There are many multidrug-resistant isolates of the nosocomial pathogen, , causing severe healthcare-acquired infections in terminally ill patients with high mortality and morbidity rates. This study aims to retrospectively analyse bacteraemia (ABB) cases in Saudi Arabia, where the information is sparse regarding the prevalence, risk factors, clinical disease, antibiotic regimen, antibiotic susceptibility, treatment outcomes and mortality associated with this infection. A retrospective chart review was conducted between 1 January 2015 and 31 December 2022 to identify all patients aged 14 years and above with ABB. Demographic and clinical data, as well as results from laboratory analyses, were collected from patients' electronic charts. Statistical analyses were performed on the data to identify factors associated with 90-day mortality. Of the 122 ABB cases, 71 (63.4%) died. The factors that were found to be associated with 90-day mortality were the Charlson Comorbidity Index, Pitt bacteraemia score, quick Sequential Organ Failure Assessment score (<0.001 for each), hospital ward (<0.02), short duration of antibiotic treatment (<0.01) and higher age (<0.05). The most common source of infection was central line-associated bloodstream infection in 52.7%. Also associated with mortality were inappropriate antimicrobial therapy (<0.02) and empirical use of colistin (<0.05). In many patients, ABB was caused by carbapenem-resistant [(CRAB), 69.6%], and 74.4% of those patients died. To prevent ABB-associated mortality, an appropriate regimen and duration of treatment are necessary. Hospitals should also practice proper hygiene to prevent the spread of ABB. CRAB is a growing threat in hospitals in Saudi Arabia, especially in the critical care setting, and carries a very high risk of mortality.

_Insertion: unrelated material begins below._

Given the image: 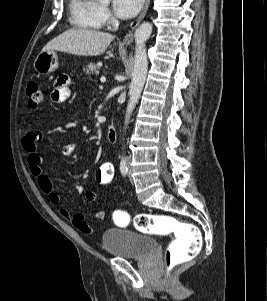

医院病原体存在许多耐多药分离株,导致晚期患者发生严重的医疗保健相关感染,死亡率和发病率很高。本研究旨在回顾性分析沙特阿拉伯的血流感染(ABB)病例,该国关于这种感染的患病率、危险因素、临床疾病、抗生素治疗方案、抗生素敏感性、治疗结果和死亡率的信息很少。在2015年1月1日至2022年12月31日期间进行了一项回顾性病历审查,以确定所有14岁及以上患有ABB的患者。从患者的电子病历中收集人口统计学和临床数据以及实验室分析结果。对数据进行统计分析,以确定与90天死亡率相关的因素。在122例ABB病例中,71例(63.4%)死亡。发现与90天死亡率相关的因素有查尔森合并症指数、皮特菌血症评分、快速序贯器官衰竭评估评分(每项<0.001)、医院病房(<0.02)、抗生素治疗时间短(<0.01)和年龄较大(<0.05)。最常见的感染源是中心静脉导管相关血流感染,占52.7%。不适当的抗菌治疗(<0.02)和经验性使用黏菌素(<0.05)也与死亡率相关。在许多患者中,ABB是由耐碳青霉烯类(CRAB,69.6%)引起的,这些患者中有74.4%死亡。为预防与ABB相关的死亡,需要适当的治疗方案和治疗时间。医院还应实行适当的卫生措施以防止ABB的传播。CRAB在沙特阿拉伯的医院中构成越来越大的威胁,尤其是在重症监护环境中,并且具有很高的死亡风险。